I used to get yelled at, people would buzz my handle bars, people would throw stuff at me. I put a stop to nearly 99per cent of all that : I now wear jerseys that say "armed cyclist" with a picture of a big gun. Now people give me lots of room.

No one revs their motor behind me at stop lights anymore either or tries to make a right hand turn while trying to run me out of the way.

 

It works well with the stupid spanish in their stupid looking race car hondas , haitian punks in their old beat up toyota corrolas and the stupid punkass 20 to 50 year old red necks in their diesel pickups.

 

The only group that has never bothered me are the brothers. They just look at me strange thinking probably "whats that crazy old white guy pedaling his white ass through here for?" They are probably right, but I always find other cultures interesting in learning about.

Posted

the culture here is if everyone knows you (apparently) have a gun they will kill you just to get their hands on it   :oops:

im not even going to get into your prejudiced description of other people and how those might affect your interactions with other road users ....

 

why don't you just try a "share the road "cycling jersey and see if happiness doesn't go further in life than threats of violence :blink: 

 

1 post and this is what you have to say :ph34r:

Posted

Being a gun enthusiast myself, I find this a bit disturbing. The whole idea is not to let everybody know, and also that seems to me almost like a passive aggressive threat......

 

I know its annoying when people do this, but I think as a cyclist in good old sunny SA we either have to suck it up or ride somewhere else.

Posted

Welcome mate

you made no mention of the inyuns

 

Got the same problem here with a cultural group called the "boere". I would be riding at a decent 40 miles a hour and these guys will come pass on their trekkers (type of African hot rod-pickup truck) and gooi (Nguni for dust- up) everything with the exhaust fumes. 

Posted

Ha, Ha, I see you live in West Palm, I worked in Cypress Creek Ft Lauderdale for a few years, not too far away and lived close by for a few years as well, I never had any problems.... that doesn't sound like West Palm though, sounds rough, a bit like Broward county or maybe downtown Miami....!     :D

Posted

I used to get yelled at, people would buzz my handle bars, people would throw stuff at me. I put a stop to nearly 99per cent of all that : I now wear jerseys that say "armed cyclist" with a picture of a big gun. Now people give me lots of room.
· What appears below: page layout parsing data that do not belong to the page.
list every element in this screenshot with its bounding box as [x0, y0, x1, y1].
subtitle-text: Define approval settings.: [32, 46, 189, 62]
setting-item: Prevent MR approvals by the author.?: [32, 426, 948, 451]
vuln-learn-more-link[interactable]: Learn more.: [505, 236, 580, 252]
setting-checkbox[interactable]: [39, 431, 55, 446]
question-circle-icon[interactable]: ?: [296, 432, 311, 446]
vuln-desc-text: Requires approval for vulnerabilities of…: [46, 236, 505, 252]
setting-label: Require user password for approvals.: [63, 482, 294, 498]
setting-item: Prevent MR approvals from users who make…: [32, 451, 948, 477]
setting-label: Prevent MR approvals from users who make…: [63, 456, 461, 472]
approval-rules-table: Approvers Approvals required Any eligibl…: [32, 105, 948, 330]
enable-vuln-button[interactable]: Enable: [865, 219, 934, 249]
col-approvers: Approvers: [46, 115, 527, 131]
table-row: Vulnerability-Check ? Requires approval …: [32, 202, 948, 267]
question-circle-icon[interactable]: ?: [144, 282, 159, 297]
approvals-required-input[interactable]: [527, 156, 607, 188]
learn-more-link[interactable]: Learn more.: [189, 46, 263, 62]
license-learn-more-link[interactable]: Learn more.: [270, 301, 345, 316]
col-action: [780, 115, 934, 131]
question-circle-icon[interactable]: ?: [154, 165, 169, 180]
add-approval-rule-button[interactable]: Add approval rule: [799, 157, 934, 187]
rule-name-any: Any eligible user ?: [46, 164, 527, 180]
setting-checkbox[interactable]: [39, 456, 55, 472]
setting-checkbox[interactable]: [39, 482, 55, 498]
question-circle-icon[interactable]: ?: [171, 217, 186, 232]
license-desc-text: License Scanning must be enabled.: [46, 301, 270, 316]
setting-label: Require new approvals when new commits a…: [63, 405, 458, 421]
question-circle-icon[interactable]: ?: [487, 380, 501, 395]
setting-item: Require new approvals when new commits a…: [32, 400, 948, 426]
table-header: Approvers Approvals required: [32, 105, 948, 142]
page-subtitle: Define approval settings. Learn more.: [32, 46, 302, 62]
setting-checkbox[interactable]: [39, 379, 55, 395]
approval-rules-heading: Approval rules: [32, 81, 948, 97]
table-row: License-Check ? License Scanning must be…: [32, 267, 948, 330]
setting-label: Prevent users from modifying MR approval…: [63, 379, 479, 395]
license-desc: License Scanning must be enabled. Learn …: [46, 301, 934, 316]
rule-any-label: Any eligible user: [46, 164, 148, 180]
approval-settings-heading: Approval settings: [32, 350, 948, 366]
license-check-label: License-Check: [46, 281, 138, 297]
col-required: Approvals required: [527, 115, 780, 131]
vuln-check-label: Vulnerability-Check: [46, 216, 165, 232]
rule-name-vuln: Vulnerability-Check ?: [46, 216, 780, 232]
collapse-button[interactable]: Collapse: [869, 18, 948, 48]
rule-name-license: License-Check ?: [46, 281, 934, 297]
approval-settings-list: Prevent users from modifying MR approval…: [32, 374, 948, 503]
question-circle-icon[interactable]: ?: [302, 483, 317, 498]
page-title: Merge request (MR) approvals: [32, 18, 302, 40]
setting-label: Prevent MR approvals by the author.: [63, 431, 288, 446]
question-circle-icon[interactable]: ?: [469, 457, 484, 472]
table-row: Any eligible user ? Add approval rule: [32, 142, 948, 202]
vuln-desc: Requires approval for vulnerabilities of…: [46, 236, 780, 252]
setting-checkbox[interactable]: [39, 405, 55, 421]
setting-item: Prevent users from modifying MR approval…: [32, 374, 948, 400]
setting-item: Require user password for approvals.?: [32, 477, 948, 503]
No one revs their motor behind me at stop lights anymore either or tries to make a right hand turn while trying to run me out of the way.

 

It works well with the stupid spanish in their stupid looking race car hondas , haitian punks in their old beat up toyota corrolas and the stupid punkass 20 to 50 year old red necks in their diesel pickups.

 

The only group that has never bothered me are the brothers. They just look at me strange thinking probably "whats that crazy old white guy pedaling his white ass through here for?" They are probably right, but I always find other cultures interesting in learning about.

 

I think these guys (  stupid Spanish, haitian punks , old red necks ) don't like the orange fur you have on your stem   :ph34r:

Posted

Read Malcolm Gladwell on the "culture of honor" that pervades white society in the Southern States of the US. It's in his book Outliers, a brilliant read.

 

The thesis is that the ancestry of this ethnic group is largely of "Scotch Irish" origin, people from the "borderlands" of the British Isles, large numbers of which emigrated to the US in the 1800s and settled mainly in the Southern States.

 

These people, for four or five centuries before the 1800s, were pastoral farmers (i.e. farmers of livestock, as opposed to agricultural farmers). Pastoral farming is inherently a lot harder than agricultural, and this lends itself to increased aggression and generally more violent temperaments among members of pastoral farming communities. (Stealing an animal is a lot easier than stealing a crop, unless the thief harvests your crop overnight while you aren't looking). Pastoral farming therefore results in a more protective, defensive and aggressive attitude in order to protect one's livestock. And this attitude carries over into other aspects of daily living. It is an attitude which, Gladwell argues, has been carried down through the generations in white society in the Southern states of the US.

 

This could be why white drivers in the Southern states tend to be aggressive, especially when a cyclist in front of them is percieved as acting in an insulting manner by riding where the driver is entitled to be driving.

 

Interesting thesis.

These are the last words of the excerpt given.